After I dig into their Registry management, I’ll have more to say about working around HP’s approach to drivers. Their approach requires uninstalling the printer software and then re-installing it when you use DNS licenses for the printer IP address. It appears their logic is in a combination of configurations files and the Windows Registry. When I sort it out, I’ll post it and how to work around it. Oops, that’s hack it, isn’t it.
This week I attended the first ACM conference on Bioinformatics and Computational Biology in Niagara Falls, NY. The next conference is in Rome next January. It was interesting to note who’s using what technology in their research.
Here’s a breakdown:
- Databases: MySQL is the de facto winner for research. Oracle for clinical systems, mostly Oracle 10g implementations. That means moving data between the two is a critical skill. Specifically, exporting data from Oracle and importing it into MySQL. Oracle was criticized for being a DBA-preserve and unfriendly to development. When I probed this trend, it seemed to point to DBAs over managing sandbox instances at companies with site licenses. Microsoft SQL Server didn’t find a lot of popularity in the research community.

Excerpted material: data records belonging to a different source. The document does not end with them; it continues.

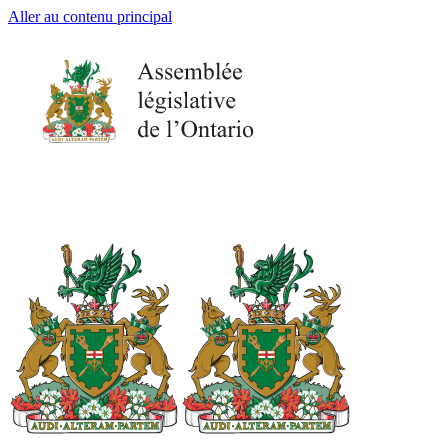
Aller au contenu principal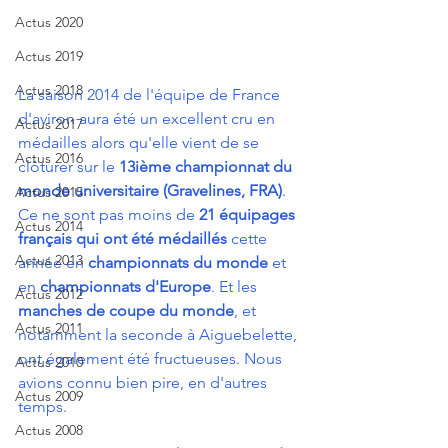
Actus 2020
Actus 2019
Actus 2018
La saison 2014 de l'équipe de France 
d'aviron aura été un excellent cru en 
Actus 2017
médailles alors qu'elle vient de se 
Actus 2016
clôturer sur le 
13ième championnat du 
monde universitaire (Gravelines, FRA)
. 
Actus 2015
Ce ne sont pas moins de 
21 équipages 
Actus 2014
français qui ont été médaillés
 cette 
Actus 2013
année en 
championnats du monde
 et 
en 
championnats d'Europe
. Et les 
Actus 2012
manches de coupe du monde
, et 
Actus 2011
notamment la seconde à Aiguebelette, 
ont également été fructueuses. Nous 
Actus 2010
avions connu bien pire, en d'autres 
Actus 2009
temps.
Actus 2008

- Programming Skills: C#, C++, Objective-C and PHP were high on the list. C# to import data into Microsoft SharePoint and develop Windows SmartPhones. C++ to extend MySQL. Objective-C to develop iPhone and iPad applications. PHP to build applications to manage studies and facilitate input, but there were a couple using Perl (not many).
- Collaboration Tools: Microsoft SharePoint won handily. It’s made a home in the clinical and research communities.
Overall, they want programmers who understand biology and chemistry. They’d like knowledge through Medical Microbiology and Introductory Biochemistry, and they want strong math and statistical knowledge in their programming staff. They like Scrum development frameworks. They seem to emphasize a chief engineering team, which means the developers get maximum face-time with the domain experts. The developers also have to speak and walk the talk of science to be very successful.
As to Niagara Falls, I’m glad that I took my passport. The Canadian side is where I spent most of my extra time and money. It has the best views of the falls, the best food, and ambiance. Goat Island and the Cave of the Winds are the only two features I really liked on the U.S. side of Niagara Falls. The U.S. side is dreary unless you like gambling in the Seneca Niagara Casino & Hotel. Since I’m originally from Nevada, I never entered it to check it out. Technically, when you step on the casino property you enter the Seneca Nation of New York. The New York state government in Albany really needs to address the imbalance or they’ll continue to see Canada score the preponderance of tourist dollars.